International Journal of Population Data Science (Apr 2017)

Integrating text analytics and statistical modelling to analyse kidney transplant immune suppression medication in registry data

  • Ghada Alfattni,
  • Niels Peek,
  • Goran Nenadic,
  • Fergus Caskey

DOI
https://doi.org/10.23889/ijpds.v1i1.353
Journal volume & issue
Vol. 1, no. 1

Abstract

Read online

ABSTRACT Objectives Electronic Health Records (EHRs) contain a wealth of routinely-collected data that could potentially be used to inform clinical decisions such as the choice between competing treatment regimens. Apart from structured data about diagnoses and biomarkers, these records often include unstructured data such as free-text medication prescriptions. Disjoint toolsets exist for structured and unstructured data, making it difficult to analyse datasets that comprise both structured and unstructured data.

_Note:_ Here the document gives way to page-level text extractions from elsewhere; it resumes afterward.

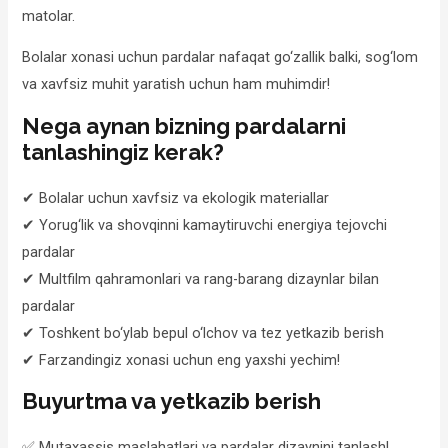
matolar.
Bolalar xonasi uchun pardalar nafaqat go‘zallik balki, sog‘lom
va xavfsiz muhit yaratish uchun ham muhimdir!
Nega aynan bizning pardalarni
tanlashingiz kerak?
✔ Bolalar uchun xavfsiz va ekologik materiallar
✔ Yorug‘lik va shovqinni kamaytiruvchi energiya tejovchi
pardalar
✔ Multfilm qahramonlari va rang-barang dizaynlar bilan
pardalar
✔ Toshkent bo‘ylab bepul o‘lchov va tez yetkazib berish
✔ Farzandingiz xonasi uchun eng yaxshi yechim!
Buyurtma va yetkazib berish
✅ Mutaxassis maslahatlari va pardalar dizaynini tanlash!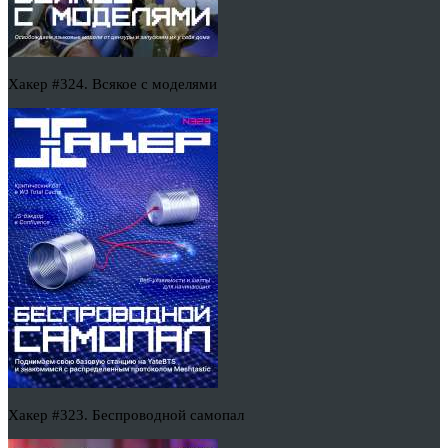
Хакер #324. Всякое с моделями
Хакер #323. Беспроводной самопал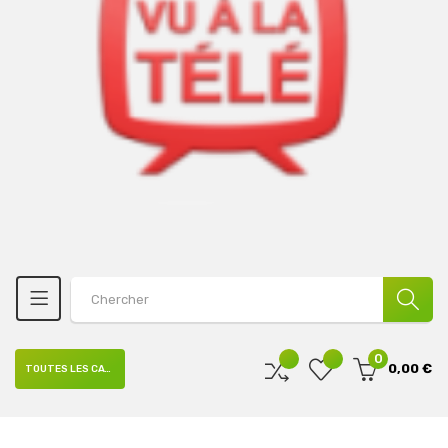
0
0,00 €
TOUTES LES CATÉGORIES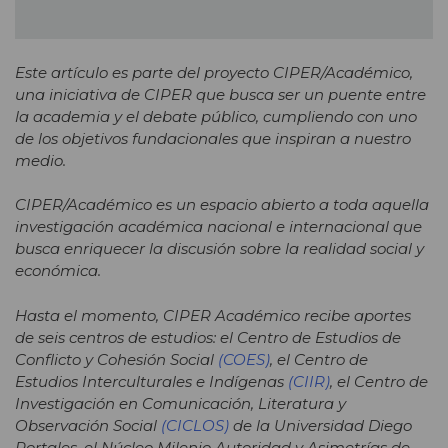
Este artículo es parte del proyecto CIPER/Académico,
una iniciativa de CIPER que busca ser un puente entre
la academia y el debate público, cumpliendo con uno
de los objetivos fundacionales que inspiran a nuestro
medio.
CIPER/Académico es un espacio abierto a toda aquella
investigación académica nacional e internacional que
busca enriquecer la discusión sobre la realidad social y
económica.
Hasta el momento, CIPER Académico recibe aportes
de seis centros de estudios: el Centro de Estudios de
Conflicto y Cohesión Social
(COES)
, el Centro de
Estudios Interculturales e Indígenas
(CIIR)
, el Centro de
Investigación en Comunicación, Literatura y
Observación Social
(CICLOS)
de la Universidad Diego
Portales, el Núcleo Milenio Autoridad y Asimetrías de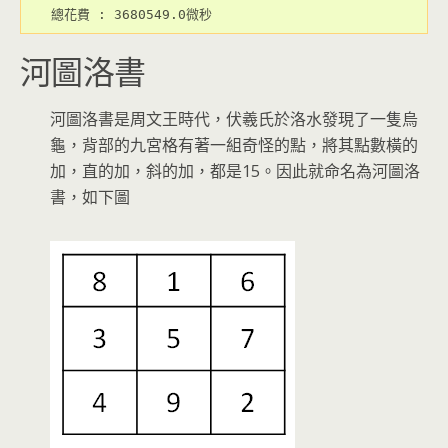
河圖洛書
河圖洛書是周文王時代，伏羲氏於洛水發現了一隻烏
龜，背部的九宮格有著一組奇怪的點，將其點數橫的
加，直的加，斜的加，都是15。因此就命名為河圖洛
書，如下圖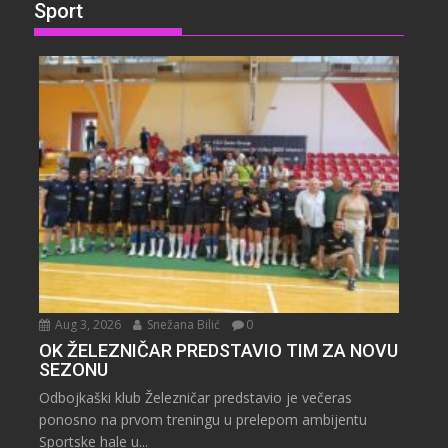
Sport
Aug 3, 2026
Snežana Bilić
0
OK ŽELEZNIČAR PREDSTAVIO TIM ZA NOVU
SEZONU
Odbojkaški klub Železničar predstavio je večeras
ponosno na prvom treningu u prelepom ambijentu
Sportske hale u...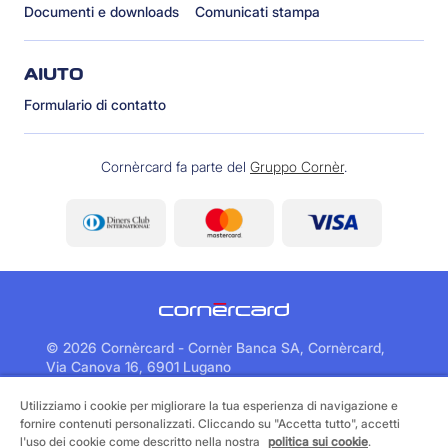
Documenti e downloads
Comunicati stampa
AIUTO
Formulario di contatto
Cornèrcard fa parte del
Gruppo Cornèr
.
©
2026 Cornèrcard - Cornèr Banca SA, Cornèrcard,
Via Canova 16, 6901 Lugano
Utilizziamo i cookie per migliorare la tua esperienza di navigazione e
Area legale
Cookie policy
fornire contenuti personalizzati. Cliccando su "Accetta tutto", accetti
Informativa sulla protezione dei dati
l'uso dei cookie come descritto nella nostra
politica sui cookie
.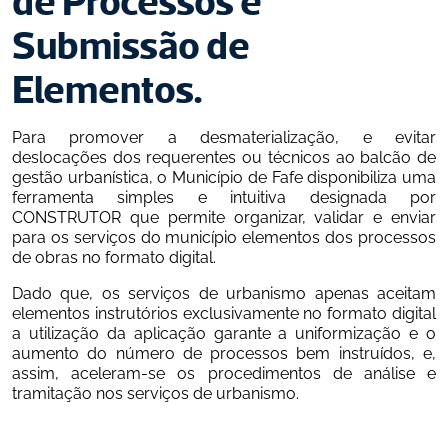
de Processos e 
Submissão de 
Elementos.
Para promover a desmaterialização, e evitar 
deslocações dos requerentes ou técnicos ao balcão de 
gestão urbanística, o Município de Fafe disponibiliza uma 
ferramenta simples e intuitiva designada por 
CONSTRUTOR que permite organizar, validar e enviar 
para os serviços do município elementos dos processos 
de obras no formato digital.
Dado que, os serviços de urbanismo apenas aceitam 
elementos instrutórios exclusivamente no formato digital 
a utilização da aplicação garante a uniformização e o 
aumento do número de processos bem instruídos, e, 
assim, aceleram-se os procedimentos de análise e 
tramitação nos serviços de urbanismo.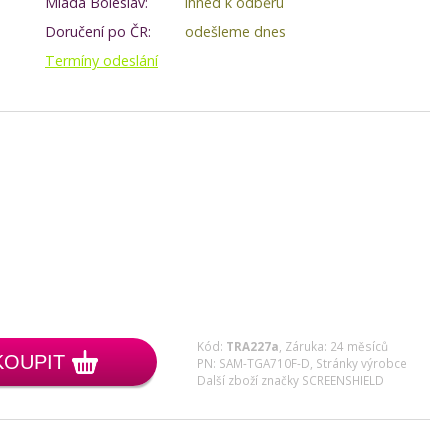
Mladá Boleslav:
ihned k odběru
Doručení po ČR:
odešleme dnes
Termíny odeslání
Kód:
TRA227a
,
Záruka: 24 měsíců
KOUPIT
PN: SAM-TGA710F-D,
Stránky výrobce
Další zboží značky SCREENSHIELD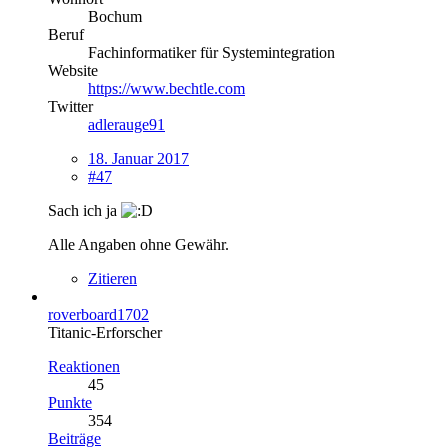
Bochum
Beruf
Fachinformatiker für Systemintegration
Website
https://www.bechtle.com
Twitter
adlerauge91
18. Januar 2017
#47
Sach ich ja
Alle Angaben ohne Gewähr.
Zitieren
roverboard1702
Titanic-Erforscher
Reaktionen
45
Punkte
354
Beiträge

Representing free-text items in a structured and standardised format would enable their statistical analysis. The aim of this study was to develop a generic, analytical pipeline that integrates different tools for text analytics and statistical modelling, and to apply it to data from the UK Renal Registry (UKRR) to answer specific clinical and epidemiological questions on kidney transplant immune suppression. Approach The UKRR database comprises data from all renal units in England, Wales and Northern Ireland and consists of both structured and semi-structured data. Our workflow starts by using rules to extract medication regimen from free-text prescriptions, which is then automatically combined with structured patient's record. The data is then analysed for patterns of transplant immune suppression prescribing by specific centres across the UK. Results We have developed an analytical pipeline for improving concordance between unstructured and structured medical records, combining new and established text analysis and subsequence analysis tools. Results of the study are underway and will be presented at the conference. Conclusions We have developed new framework that integrates tools for text analytics and statistical modelling, to facilitate the analysis of mixed structured and unstructured data. Our analysis of the UKRR data will help to compare immune suppressive treatment regimens, identify best practice, and explore the associations between transplant medication and transplant outcomes.